Directions for this task » Could you copy the data that follows exactly as written, but drop the pictures?

Stored data:
* * *
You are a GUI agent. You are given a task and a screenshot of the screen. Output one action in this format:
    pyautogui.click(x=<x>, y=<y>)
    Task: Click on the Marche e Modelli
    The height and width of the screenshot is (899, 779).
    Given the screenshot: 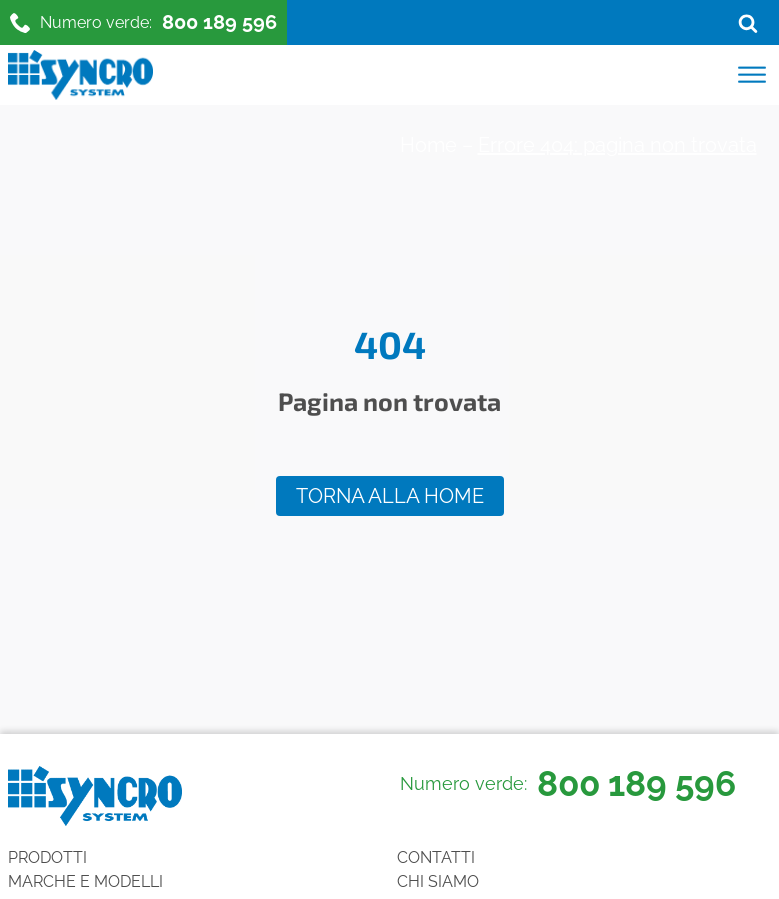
* * *
Exercise response »
You are a GUI agent. You are given a task and a screenshot of the screen. Output one action in this format:
    pyautogui.click(x=<x>, y=<y>)
    Task: Click on the Marche e Modelli
    The height and width of the screenshot is (899, 779).
    Given the screenshot: 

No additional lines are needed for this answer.